In this blog, we have highlighted how stellar activity can hinder and even masquerade as planetary signals (see Gliese 581 and Gliese 667C). The stars discussed in those posts were important, not only because they may harbor habitable zone planets, but also because they are M Dwarfs. HPF is explicitly being built to discover and confirm planets just like the ones discussed around these stars. There are definitely challenges to overcome, including being able to separate the stellar signals from the planetary signals, however HPF’s use of the near-infrared should help with these problems.

False color image of a solar prominence as seen by NASA’s SDO mission. They have many more images and a fantastic youtube page.

The NIR has a number of advantages when it comes to stellar noise. One of the biggest is that because sunspots are cooler, their emission peak (think of this as a “temperature color.”) is located in or close to the NIR. This reduces the contrast between the normal surface (the photosphere) and the spot areas. We ‘see’ less of a difference between the two areas.
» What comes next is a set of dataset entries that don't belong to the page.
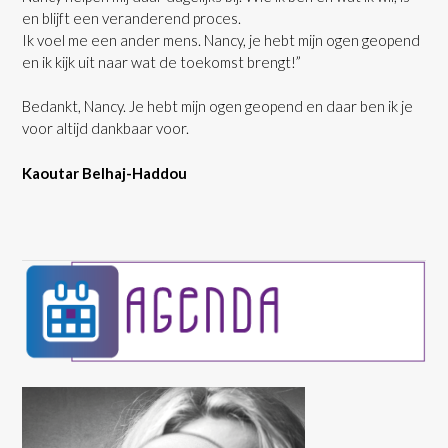
en blijft een veranderend proces.
Ik voel me een ander mens. Nancy, je hebt mijn ogen geopend
en ik kijk uit naar wat de toekomst brengt!”
Bedankt, Nancy. Je hebt mijn ogen geopend en daar ben ik je
voor altijd dankbaar voor.
Kaoutar Belhaj-Haddou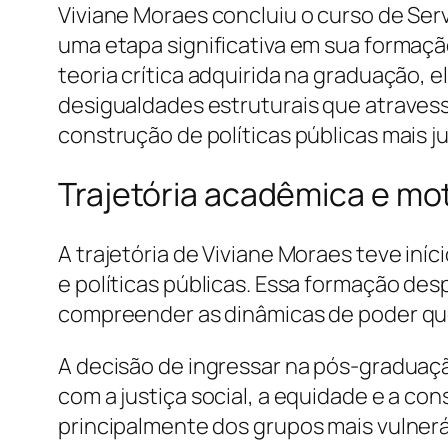
Viviane Moraes concluiu o curso de Ser
uma etapa significativa em sua formaç
teoria crítica adquirida na graduação,
desigualdades estruturais que atravess
construção de políticas públicas mais ju
Trajetória acadêmica e mo
A trajetória de Viviane Moraes teve iní
e políticas públicas. Essa formação de
compreender as dinâmicas de poder qu
A decisão de ingressar na pós-graduaçã
com a justiça social, a equidade e a c
principalmente dos grupos mais vulnerá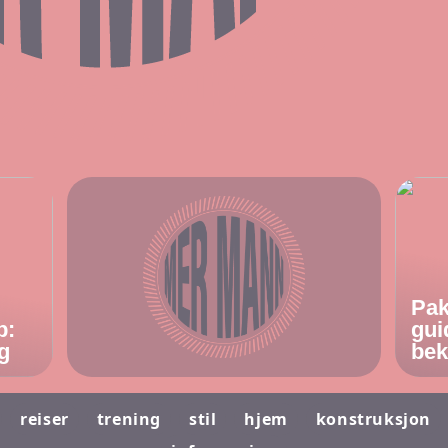
Pak
p:
gui
g
bek
reiser
trening
stil
hjem
konstruksjon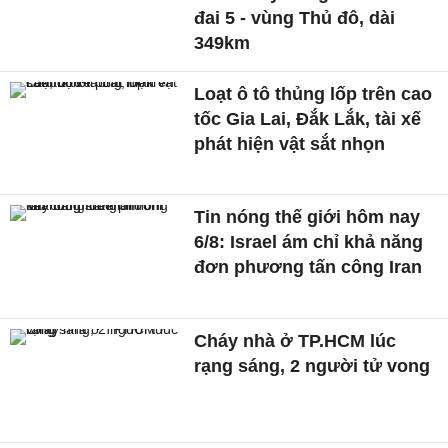
đai 5 - vùng Thủ đô, dài
349km
Loạt ô tô thủng lốp trên cao
tốc Gia Lai, Đắk Lắk, tài xế
phát hiện vật sắt nhọn
Tin nóng thế giới hôm nay
6/8: Israel ám chỉ khả năng
đơn phương tấn công Iran
Cháy nhà ở TP.HCM lúc
rạng sáng, 2 người tử vong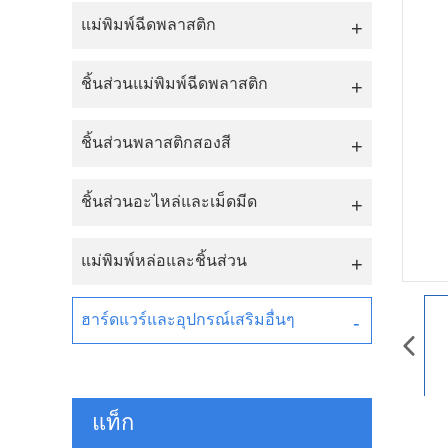
แม่พิมพ์ฉีดพลาสติก
ชิ้นส่วนแม่พิมพ์ฉีดพลาสติก
ชิ้นส่วนพลาสติกสองสี
ชิ้นส่วนอะไหล่และเม็ดมีด
แม่พิมพ์หล่อและชิ้นส่วน
ฮาร์ดแวร์และอุปกรณ์เสริมอื่นๆ
แท็ก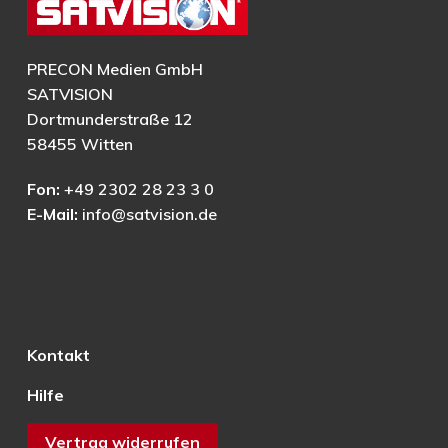
PRECON Medien GmbH
SATVISION
Dortmunderstraße 12
58455 Witten
Fon:
+49 2302 28 23 3 0
E-Mail:
info@satvision.de
Kontakt
Hilfe
Vertrag widerrufen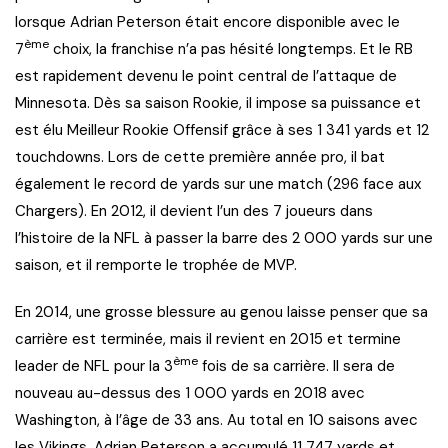
lorsque Adrian Peterson était encore disponible avec le
ème
7
choix, la franchise n’a pas hésité longtemps. Et le RB
est rapidement devenu le point central de l’attaque de
Minnesota. Dès sa saison Rookie, il impose sa puissance et
est élu Meilleur Rookie Offensif grâce à ses 1 341 yards et 12
touchdowns. Lors de cette première année pro, il bat
également le record de yards sur une match (296 face aux
Chargers). En 2012, il devient l’un des 7 joueurs dans
l’histoire de la NFL à passer la barre des 2 000 yards sur une
saison, et il remporte le trophée de MVP.
En 2014, une grosse blessure au genou laisse penser que sa
carrière est terminée, mais il revient en 2015 et termine
ème
leader de NFL pour la 3
fois de sa carrière. Il sera de
nouveau au-dessus des 1 000 yards en 2018 avec
Washington, à l’âge de 33 ans. Au total en 10 saisons avec
les Vikings, Adrian Peterson a accumulé 11 747 yards et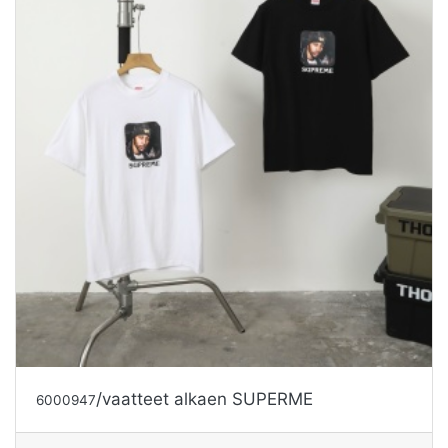
/vaatteet alkaen SUPERME
6000947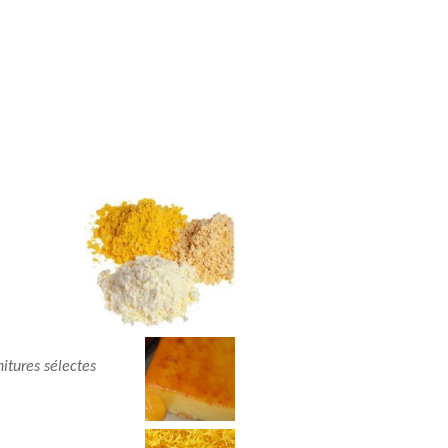
tures sélectes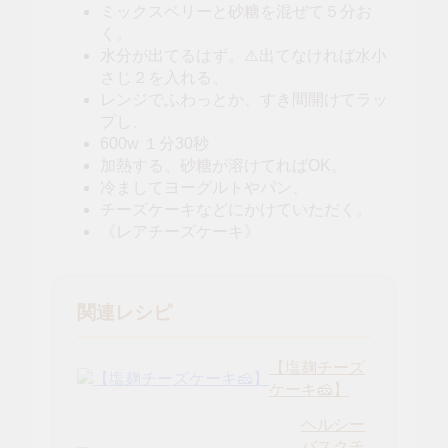
ミックスベリーと砂糖を混ぜて５分お
く。
水分が出てるはず。⚠️出てなければ水小
さじ２を入れる。
レンジでふわっとか、すき間開けてラッ
プし、
600w １分30秒
加熱する。砂糖が溶けてればOK。
冷ましてヨーグルトやパン、
チーズケーキなどにかけていただく。
《レアチーズケーキ》
関連レシピ
【塩麹チーズ
ケーキ🧀】
ヘルシー
バスクチ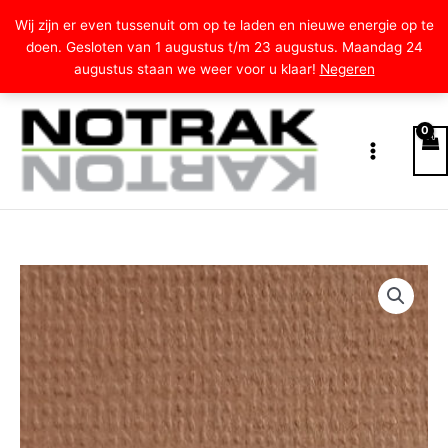
Ga
Wij zijn er even tussenuit om op te laden en nieuwe energie op te
naar
doen. Gesloten van 1 augustus t/m 23 augustus. Maandag 24
de
augustus staan we weer voor u klaar!
Negeren
inhoud
Prijsklasse:
Textured
€3.75
florence
tot
-
€6.50
Hazelnut
093
aantal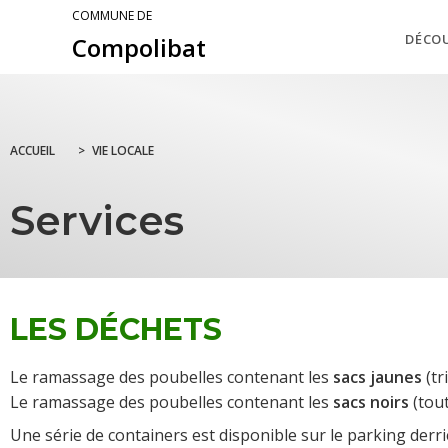
COMMUNE DE
DÉCO
Compolibat
ACCUEIL
>
VIE LOCALE
Services
LES DÉCHETS
Le ramassage des poubelles contenant les
sacs jaunes
(tr
Le ramassage des poubelles contenant les
sacs noirs
(tout
Une série de containers est disponible sur le parking derriè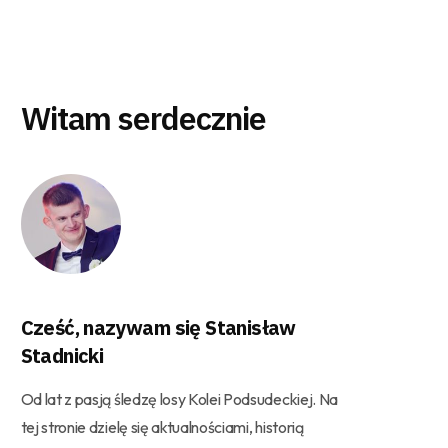
Witam serdecznie
Cześć, nazywam się Stanisław
Stadnicki
Od lat z pasją śledzę losy Kolei Podsudeckiej. Na
tej stronie dzielę się aktualnościami, historią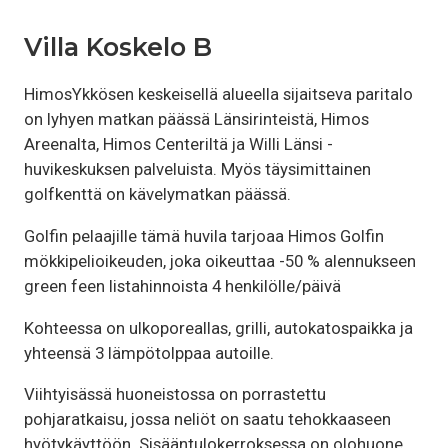
Villa Koskelo B
HimosYkkösen keskeisellä alueella sijaitseva paritalo
on lyhyen matkan päässä Länsirinteistä, Himos
Areenalta, Himos Centeriltä ja Willi Länsi -
huvikeskuksen palveluista. Myös täysimittainen
golfkenttä on kävelymatkan päässä.
Golfin pelaajille tämä huvila tarjoaa Himos Golfin
mökkipelioikeuden, joka oikeuttaa -50 % alennukseen
green feen listahinnoista 4 henkilölle/päivä
Kohteessa on ulkoporeallas, grilli, autokatospaikka ja
yhteensä 3 lämpötolppaa autoille.
Viihtyisässä huoneistossa on porrastettu
pohjaratkaisu, jossa neliöt on saatu tehokkaaseen
hyötykäyttöön. Sisääntulokerroksessa on olohuone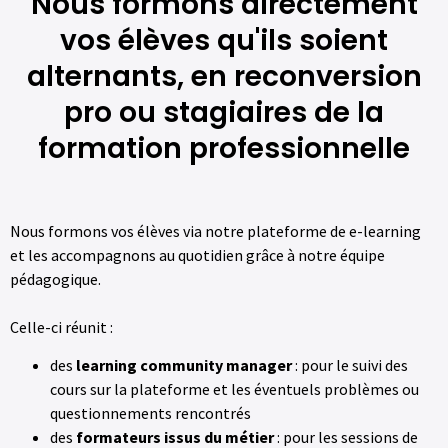
Nous formons directement
vos élèves qu'ils soient
alternants, en reconversion
pro ou stagiaires de la
formation professionnelle
Nous formons vos élèves via notre plateforme de e-learning
et les accompagnons au quotidien grâce à notre équipe
pédagogique.
Celle-ci réunit :
des
learning community manager
: pour le suivi des
cours sur la plateforme et les éventuels problèmes ou
questionnements rencontrés
des
formateurs issus du métier
: pour les sessions de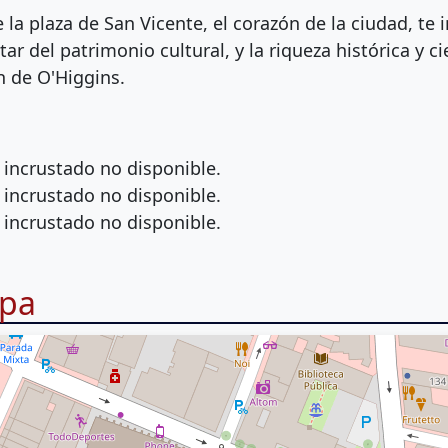
 la plaza de San Vicente, el corazón de la ciudad, te 
tar del patrimonio cultural, y la riqueza histórica y c
n de O'Higgins.
incrustado no disponible.
incrustado no disponible.
incrustado no disponible.
pa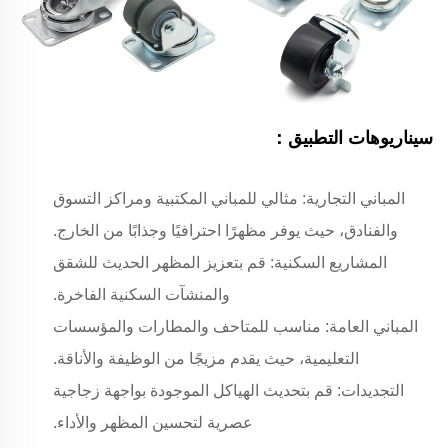
سيناريوهات التطبيق：
المباني التجارية: مثالي للمباني المكتبية ومراكز التسوق
والفنادق، حيث يوفر مظهرًا احترافيًا وجذابًا من الخارج.
المشاريع السكنية: قم بتعزيز المظهر الحديث للشقق
والمنشآت السكنية الفاخرة.
المباني العامة: مناسب للمتاحف والمطارات والمؤسسات
التعليمية، حيث يقدم مزيجًا من الوظيفة والأناقة.
التجديدات: قم بتحديث الهياكل الموجودة بواجهة زجاجية
عصرية لتحسين المظهر والأداء.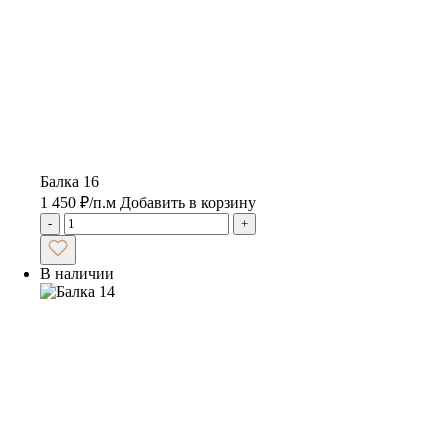
Балка 16
1 450
₽
/п.м
Добавить в корзину
-
+
В наличии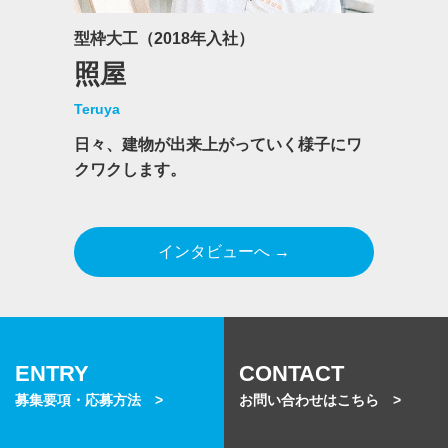
型枠大工（2018年入社）
照屋
Teruya
日々、建物が出来上がっていく様子にワ
クワクします。
インタビューへ →
ENTRY
CONTACT
募集要項・応募方法 >
お問い合わせはこちら >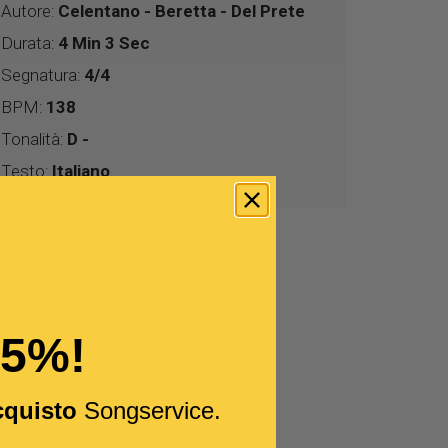
Autore:
Celentano - Beretta - Del Prete
Durata:
4 Min 3 Sec
Segnatura:
4/4
BPM:
138
Tonalità:
D -
Testo:
Italiano
15%!
cquisto
Songservice.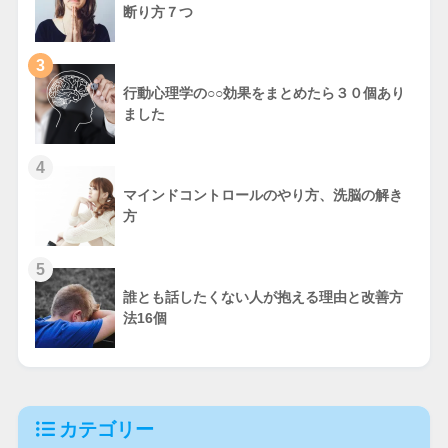
断り方７つ
3
行動心理学の○○効果をまとめたら３０個あり
ました
4
マインドコントロールのやり方、洗脳の解き
方
5
誰とも話したくない人が抱える理由と改善方
法16個
カテゴリー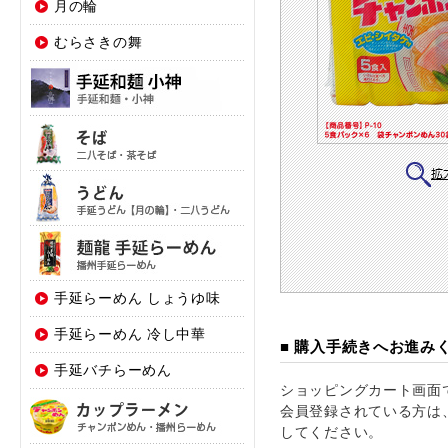
月の輪
むらさきの舞
手延らーめん しょうゆ味
手延らーめん 冷し中華
■ 購入手続きへお進み
手延バチらーめん
ショッピングカート画面
会員登録されている方は
してください。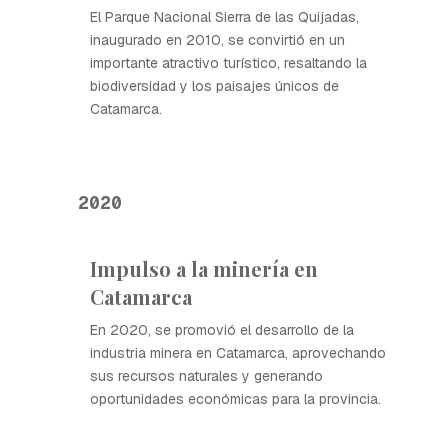
El Parque Nacional Sierra de las Quijadas,
inaugurado en 2010, se convirtió en un
importante atractivo turístico, resaltando la
biodiversidad y los paisajes únicos de
Catamarca.
2020
Impulso a la minería en
Catamarca
En 2020, se promovió el desarrollo de la
industria minera en Catamarca, aprovechando
sus recursos naturales y generando
oportunidades económicas para la provincia.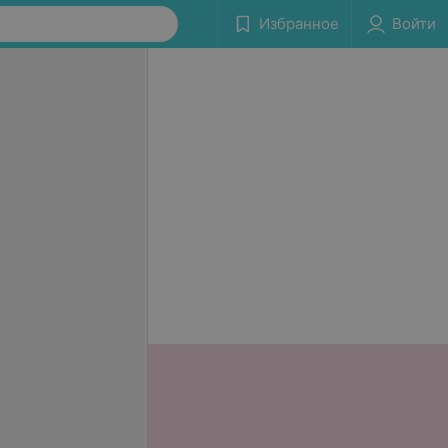
Избранное
Войти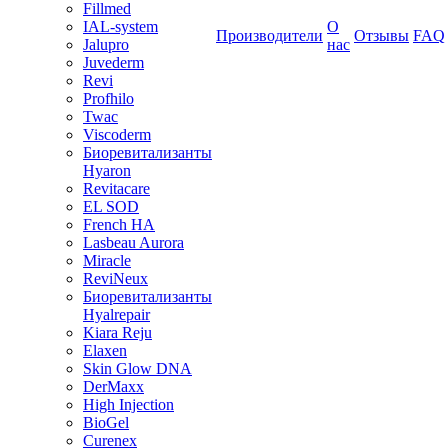
Fillmed
IAL-system
О
Производители
Отзывы
FAQ
Jalupro
нас
Juvederm
Revi
Profhilo
Twac
Viscoderm
Биоревитализанты
Hyaron
Revitacare
EL SOD
French HA
Lasbeau Aurora
Miracle
ReviNeux
Биоревитализанты
Hyalrepair
Kiara Reju
Elaxen
Skin Glow DNA
DerMaxx
High Injection
BioGel
Curenex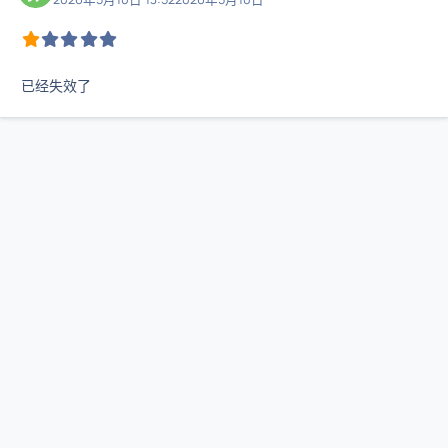
已经失效了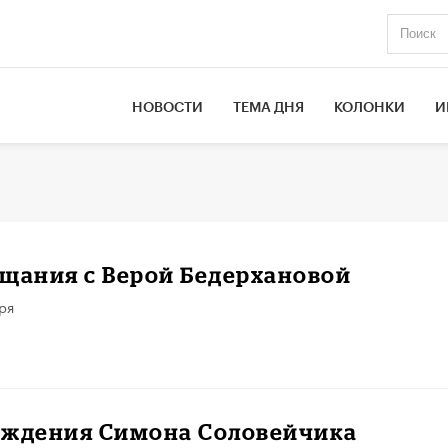
НОВОСТИ
ТЕМА ДНЯ
КОЛОНКИ
И
щания с Верой Бедерхановой
ря
ождения Симона Соловейчика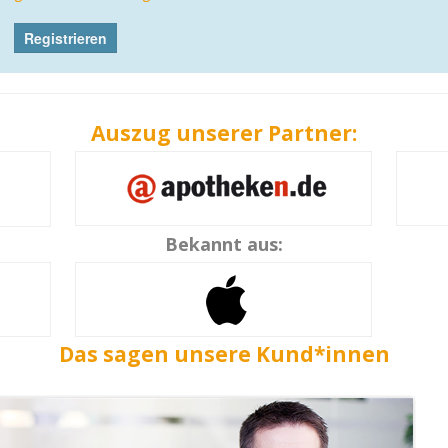
Auszug unserer Partner:
Bekannt aus:
Das sagen unsere Kund*innen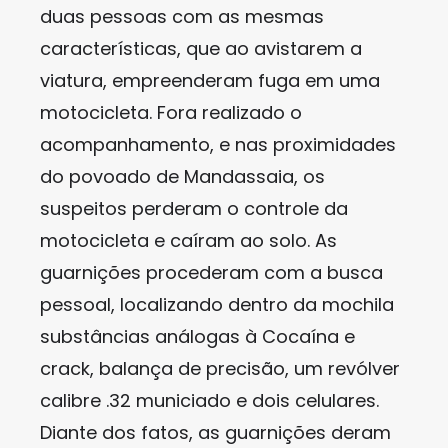
duas pessoas com as mesmas
características, que ao avistarem a
viatura, empreenderam fuga em uma
motocicleta. Fora realizado o
acompanhamento, e nas proximidades
do povoado de Mandassaia, os
suspeitos perderam o controle da
motocicleta e caíram ao solo. As
guarnições procederam com a busca
pessoal, localizando dentro da mochila
substâncias análogas à Cocaína e
crack, balança de precisão, um revólver
calibre .32 municiado e dois celulares.
Diante dos fatos, as guarnições deram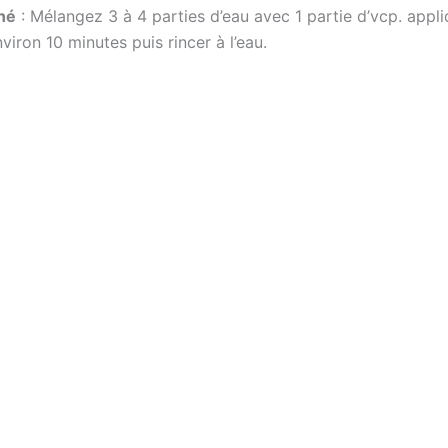
né
: Mélangez 3 à 4 parties d’eau avec 1 partie d’vcp. appl
viron 10 minutes puis rincer à l’eau.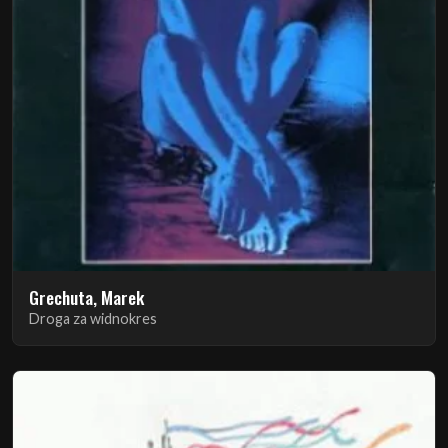
Grechuta, Marek
Droga za widnokres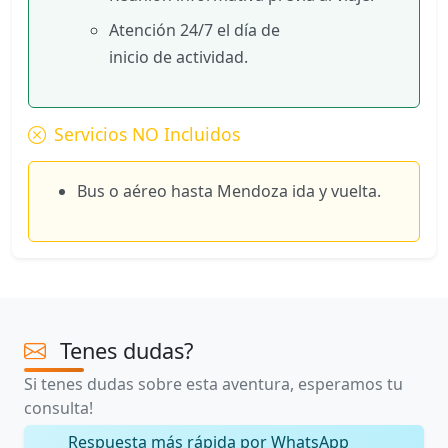
Atención 24/7 el día de
inicio de actividad.
Servicios NO Incluidos
Bus o aéreo hasta Mendoza ida y vuelta.
Tenes dudas?
Si tenes dudas sobre esta aventura, esperamos tu
consulta!
Respuesta más rápida por WhatsApp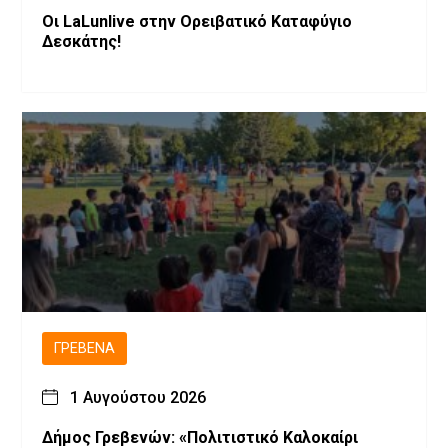
Οι LaLunlive στην Ορειβατικό Καταφύγιο
Δεσκάτης!
ΓΡΕΒΕΝΆ
1 Αυγούστου 2026
Δήμος Γρεβενών: «Πολιτιστικό Καλοκαίρι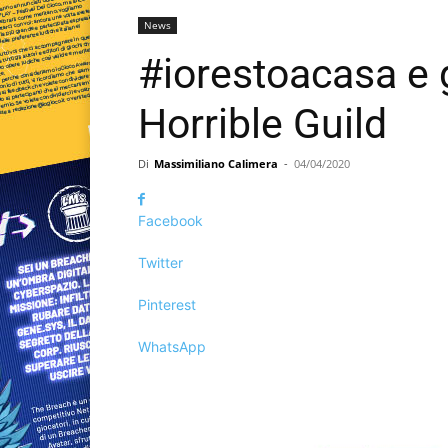
News
#iorestoacasa e g
Horrible Guild
Di
Massimiliano Calimera
-
04/04/2020
Facebook
Twitter
Pinterest
WhatsApp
Additionally, the effects of high energy events such as solar flares and coronal mass ejections is lessened as they emit much if not most of their light in the visible, ultraviolet, and X-rays.

In addition to its primary mission of searching for habitable planets around M stars, the reduction of stellar noise in the NIR could potentially enable a second exciting exoplanet study with HPF. Today, astronomers are searching for Earth 2.0. We describe this ideal planet as an Earth-sized planet, orbiting a Sun-like star, within the habitable zone. The challenges in finding our twin are immense. Currently we are only sensitive to large planets and planets at shorter periods. To put some numbers to it, the best instruments in the world can currently measure a Doppler shift of ~1 m/s (walking speed). Just as a side, remember, we are doing this across the galaxy! But back to Earth 2.0. If you were an alien observing the Sun, the largest signal you would see is from our most massive planet, Jupiter. Jupiter tugs on the Sun, making it move at about 12 m/s (the top speed of Usain Bolt – the world’s fastest man). The Earth induces a mere 0.1 m/s on the Sun’s velocity (about the speed of a turtle walking on land). This is a TINY number and it is hidden in the signal of other planets and the stellar noise previously discussed!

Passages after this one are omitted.